Friday, July 21, 2006

Idiot America

This article was published quite a while back, by an author whose work I'd followed for a while in blogs. I've felt for quite some time that we're in the middle of a revolt against the Enlightenment, where expertise and intelligence and learning are becoming despised. I saw it as a teenager at the inner city high school I attended, and I've seen it every year since in newspapers, television programs, and conversations with my fellow Americans.

But never have I seen it so often as I have during the last six years.

We're turning our faces away from the idea that the pursuit of honest knowledge is a good thing, and I fear that, once we go down that road much farther, there won't be any turning back.

Here's a brief except from the article, it's well worth your time to read.

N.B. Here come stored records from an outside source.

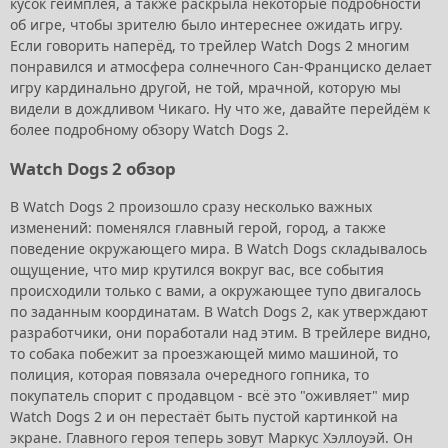
кусок геймплея, а также раскрыла некоторые подробности
об игре, чтобы зрителю было интереснее ожидать игру.
Если говорить наперёд, то трейлер Watch Dogs 2 многим
понравился и атмосфера солнечного Сан-Франциско делает
игру кардинально другой, не той, мрачной, которую мы
видели в дождливом Чикаго. Ну что же, давайте перейдём к
более подробному обзору Watch Dogs 2.
Watch Dogs 2 обзор
В Watch Dogs 2 произошло сразу несколько важных
изменений: поменялся главный герой, город, а также
поведение окружающего мира. В Watch Dogs складывалось
ощущение, что мир крутился вокруг вас, все события
происходили только с вами, а окружающее тупо двигалось
по заданным координатам. В Watch Dogs 2, как утверждают
разработчики, они поработали над этим. В трейлере видно,
то собака побежит за проезжающей мимо машиной, то
полиция, которая повязала очередного гопника, то
покупатель спорит с продавцом - всё это "оживляет" мир
Watch Dogs 2 и он перестаёт быть пустой картинкой на
экране. Главного героя теперь зовут Маркус Хэллоуэй. Он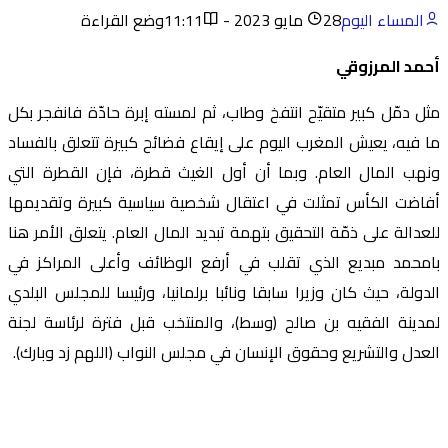
المساء اليوم
28 مايو 2023 - 11:11
وضع القراءة
أحمد المرزوقي
مثل دمّل كبير متقيّح انتفخ وطاب، ثم لمسته إبرة حادّة فانفجر بكل
ما فيه، يعيش المغرب اليوم على إيقاع فضائح كبيرة تتعلق بالفساد
ونهب المال العام. وبما أن أول الغيث قطرة، فإن القطرة التي
أفاضت الكأس تمثلت في اعتقال شخصية سياسية كبيرة وتقديمها
للعدالة على ذمّة التحقيق بتهمة تبديد المال العام. يتعلق الأمر هنا
بامحمد مبديع الذي تقلب في أرفع الوظائف وأعلى المراكز في
الدولة، حيث كان وزيرا سابقا ونائبا برلمانيا، ورئيسا للمجلس البلدي
لمدينة الفقيه بن صالح (وسط)، والمنتخب قبل فترة لرئاسة لجنة
العدل والتشريع وحقوق الإنسان في مجلس النواب (اللهم زد وبارك).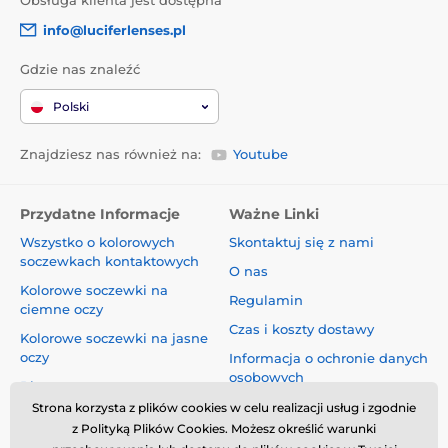
info@luciferlenses.pl
Gdzie nas znaleźć
Polski
Znajdziesz nas również na:
Youtube
Przydatne Informacje
Ważne Linki
Wszystko o kolorowych
Skontaktuj się z nami
soczewkach kontaktowych
O nas
Kolorowe soczewki na
Regulamin
ciemne oczy
Czas i koszty dostawy
Kolorowe soczewki na jasne
oczy
Informacja o ochronie danych
osobowych
Blog
Reklamacje i Odstąpienie od
Strona korzysta z plików cookies w celu realizacji usług i zgodnie
Umowy
z Polityką Plików Cookies. Możesz określić warunki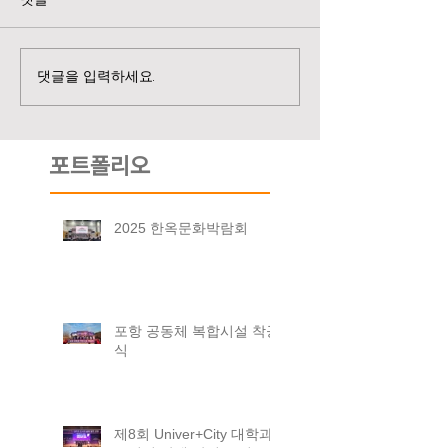
댓글을 입력하세요.
포트폴리오
2025 한옥문화박람회
포항 공동체 복합시설 착공
식
제8회 Univer+City 대학과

Greetings From Idiot America

by Charles P. Pierce, as originally published in Esquire Magazine, 11/1/05

[T]he rise of Idiot America today represents -- for profit mainly, but also, and more cynically, for political advantage and in the pursuit of power -- the breakdown of a consensus that the pursuit of knowledge is a good. It also represents the ascendancy of the notion that the people whom we should trust the least are the people who best know what they're talking about. In the new media age, everybody is a historian, or a preacher, or a scientist, or a sage. And if everyone is an expert, then nobody is, and the worst thing you can be in a society where everybody is an expert is, well, an actual expert.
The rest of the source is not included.